Lisa Yearwood, head of marketing at London-based bar and restaurant operator Drake & Morgan, outlined a series predicted trends in the eating and drinking-out sector at the Future Pub Conference.
In terms of food, Yearwood predicted a “farm to fork” approach, with impeccably sourced, seasonal meals ideal for sharing and ‘grazing’. Alternatives to standard breads, such as flat breads, wraps, waffles and rice cakes, are predicted.
There will be greater use of “odd parts” of animals such as offal, gizzards and ox tail’s, plus more hand-made vegetable and fruit pickles and/
She said Korean food “may be the new Thai” as more Korean restaurants and food trucks enter the market, and doughnuts with “fancier fillings”, from maple bourbon to savoury varieties stuffed with smoked bacon, will also become popular.

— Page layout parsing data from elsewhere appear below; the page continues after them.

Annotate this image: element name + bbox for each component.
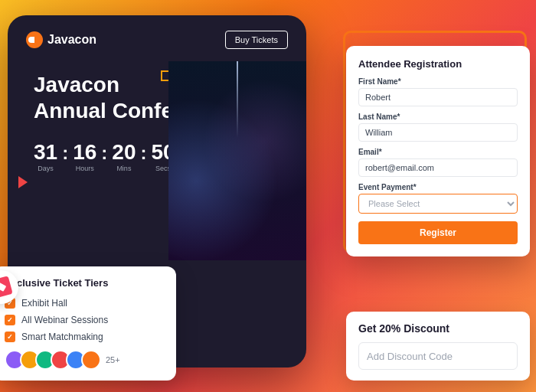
- email-label: Email*: [358, 148, 518, 156]
- red-triangle-decoration: [18, 176, 28, 188]
- separator-3: :: [140, 142, 146, 164]
- register-button[interactable]: Register: [358, 221, 518, 244]
- email-input[interactable]: [358, 158, 518, 177]
- first-name-label: First Name*: [358, 77, 518, 86]
- conference-image: [168, 61, 306, 260]
- tablet-nav: Javacon Buy Tickets: [26, 31, 288, 49]
- discount-input-wrapper[interactable]: Add Discount Code: [358, 342, 518, 370]
- countdown-hours: 16 Hours: [73, 142, 96, 172]
- ticket-item-1: Exhibit Hall: [5, 298, 164, 309]
- payment-select[interactable]: Please Select: [358, 194, 518, 214]
- registration-panel-title: Attendee Registration: [358, 58, 518, 70]
- registration-panel: Attendee Registration First Name* Last N…: [346, 46, 530, 256]
- payment-label: Event Payment*: [358, 183, 518, 191]
- tag-icon: [0, 276, 13, 298]
- avatar-6: [81, 350, 101, 370]
- avatars-row: 25+: [5, 350, 164, 370]
- buy-tickets-button[interactable]: Buy Tickets: [225, 31, 288, 49]
- ticket-checkbox-3: [5, 332, 15, 342]
- last-name-input[interactable]: [358, 123, 518, 142]
- logo-icon: [26, 31, 43, 48]
- countdown-mins: 20 Mins: [112, 142, 136, 172]
- discount-panel: Get 20% Discount Add Discount Code: [346, 312, 530, 381]
- separator-1: :: [62, 142, 68, 164]
- light-beam: [237, 61, 238, 138]
- avatar-count: 25+: [106, 355, 120, 364]
- countdown-days: 31 Days: [34, 142, 57, 172]
- logo: Javacon: [26, 31, 96, 48]
- logo-text: Javacon: [47, 33, 96, 47]
- ticket-panel-title: Exclusive Ticket Tiers: [5, 277, 164, 289]
- ticket-checkbox-2: [5, 315, 15, 325]
- discount-title: Get 20% Discount: [358, 322, 518, 335]
- last-name-label: Last Name*: [358, 113, 518, 121]
- separator-2: :: [101, 142, 107, 164]
- first-name-input[interactable]: [358, 88, 518, 106]
- ticket-item-3: Smart Matchmaking: [5, 332, 164, 342]
- discount-input-placeholder: Add Discount Code: [367, 351, 453, 362]
- ticket-item-2: All Webinar Sessions: [5, 315, 164, 325]
- ticket-panel: Exclusive Ticket Tiers Exhibit Hall All …: [0, 266, 176, 381]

Other trends include the rise of comfort food as “gastro-nostalgia will start to bore”, growth of later drinking and dining and “round, small things” such as arancini, falafel and meat balls.
Food trucks will become less popular as operators turn to restaurants, and the “burger bubble” will burst as newcomers “strain for differentiation”.
She added: “The leading independent bars and venues will be Peruvian.” She said the country is the source of the world’s most exciting ceviches and it continues to grow momentum over here.
Similarly, South American cocktails such as the Pisco Sour are seen as a growing trend, along with beer cocktails, micro distilleries, and more “exotic” bitters. Locally-brewed craft beers and tank beers served on site are predicted to be a growing trend.
Smaller, artisan Champagnes are set to replace bigger brands, and “foraging” will make its mark on cocktails with wild herbs and flowers.
Other cocktail trends include: pre-made bottled cocktails, vegetable-based savoury and sour cocktails, cocktails carbonated on-site, tea-based cocktails, and healthier cocktails using ingredients such as guarana, acai, goji, and hibiscus. Self-service and “hard softs”, where alcohol is added to shakes and smoothies, is also predicted as a trend.
In terms of design trends, Yearwood predicted a rise in smart relaxed informal areas, casual sharing tables, and more vintage decor. There will be greater use of lighting for different occasions, more “interactive” interiors such as “alive tiles” that change colour and pattern with temperature changes.